Interaction between motor neurons and md-C neurons revealed working pattern of swallow.

(A) md-C neurons labelled by GFP antibody (green) and muscles labelled by phalloidin (magenta) showed that they are in close proximity around cibarium. Genotype: Tmc-GAL4/UAS-FRT-mCD8-GFP; nompC-QF/QUAS-FLP. Scale bar = 50 μm. (B-C) GRASP signals between md-C and MNs could be observed in the SEZ area. Genotype: Tmc-GAL4, UAS-FRT-GAL80-STOP-FRT/UAS-nSyb-spGFP1-10, lexAop-CD4-spGFP11; nompC-QF, QUAS-FLP/MN-LexA. Scale bar = 50 μm. (D-F and G-I) Activation of Tmc+ neurons via P2X2 increased motor neuron activity. Fluorescence changes (ΔF/F0) of GCaMP6s in motor neurons after adding either ATP solution or water. n = 4 to 10, p < 0.05, one-way analysis of variance (ANOVA) followed by Dunnett’s test for multiple comparisons was used, error bars indicate mean ± SEM. Scale bar = 50 μm. (J) Significant signal changes could be detected of the md-C neurons’ termini at fly’s SEZ area after feeding fly with 0.5M sucrose solution when GCaMP6s is expressed in md-C neurons. Scale bar = 50 μm. (K) are traces of fluorescence changes. n = 4 to 6, p < 0.05, two-tailed unpaired t-test was used, error bars indicate mean ± SEM. (L) Working model for md-C-MN-CPG controlling swallow of Drosophila.

Mutation of mechanoreceptors leads to a lower pump frequency caused by longer emptying time.

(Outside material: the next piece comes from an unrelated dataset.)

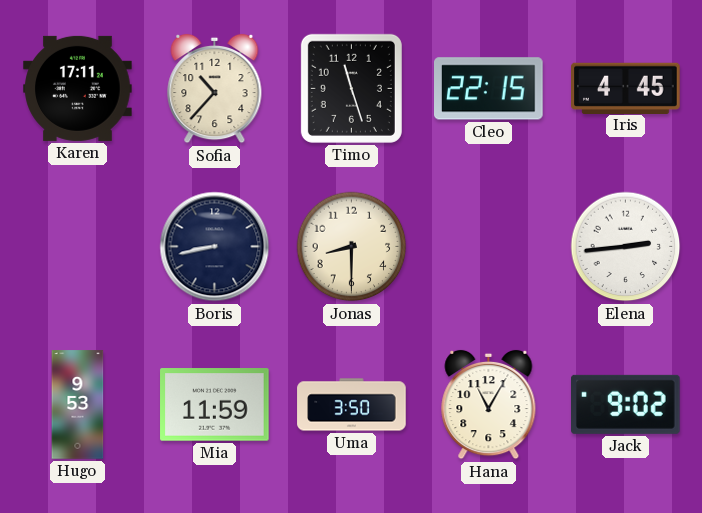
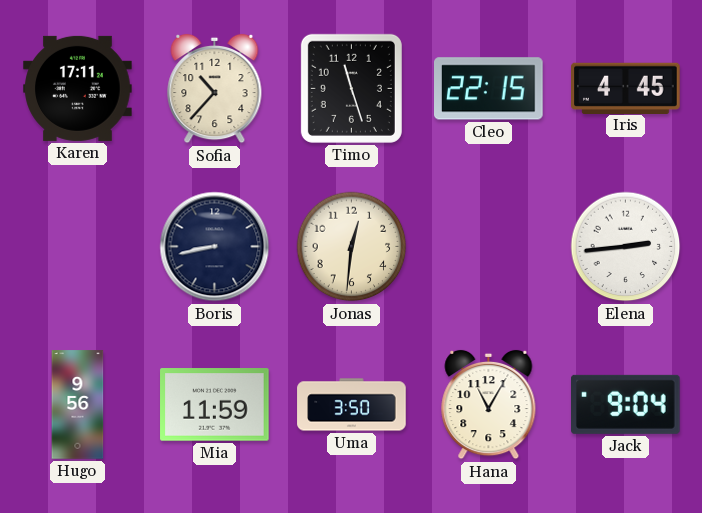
Jonas: 8:30 -> 12:31
Hugo: 9:53 -> 9:56
Jack: 9:02 -> 9:04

(A-B) Filling time and emptying of the cibarium in flies of different genotypes. n = 6 to 14. (C) Ratio of filling time dividing emptying time indicates the proportion of two processes in one cycle. n = 6 to 14. (D) Tmc and piezo double mutation showed a similar phenotype with single mutation for either gene in swallowing behavior. n = 9 to 32. (E-H) Proportion of time with incomplete emptying during swallowing when flies were fed with methylcellulose solution. n = 4 to 11. Data were represented as means. In all analyses, one-way analysis of variance (ANOVA) followed by Dunnett’s test for multiple comparisons except nonparametric test in D was used, and statistical differences were represented as follows: *P < 0.05, **P < 0.01, ***P < 0.001, and ****P < 0.0001. Data were represented as means ± SEM

Expression pattern of Tmc, nompC, piezo, Tmc & piezo and nompC & piezo in the brain and cibarium.

Scale bar= 50 μm.

Regulation of md-C neurons requires the inhibitory inter-neurons.

(A) Knocking down the expression of GABAA-R in md-C neurons caused a lower pump frequency. n = 16 to 25, one-way analysis of variance (ANOVA) followed by Dunnett’s test for multiple comparisons was used in B and C while nonparametric test was used in A, and statistical differences were represented as follows: *P < 0.05, **P < 0.01, ***P < 0.001, and ****P < 0.0001. Data were represented as means ± SEM.

(B) Flies expressing ReaChR in md-C neurons display dysphagia when stimulated by light. n=18.

(C) Flies with labellum ablated still showed response to light stimulation of md-C, indicating that md-L neurons are not necessary for control of swallow rhythm. n=11.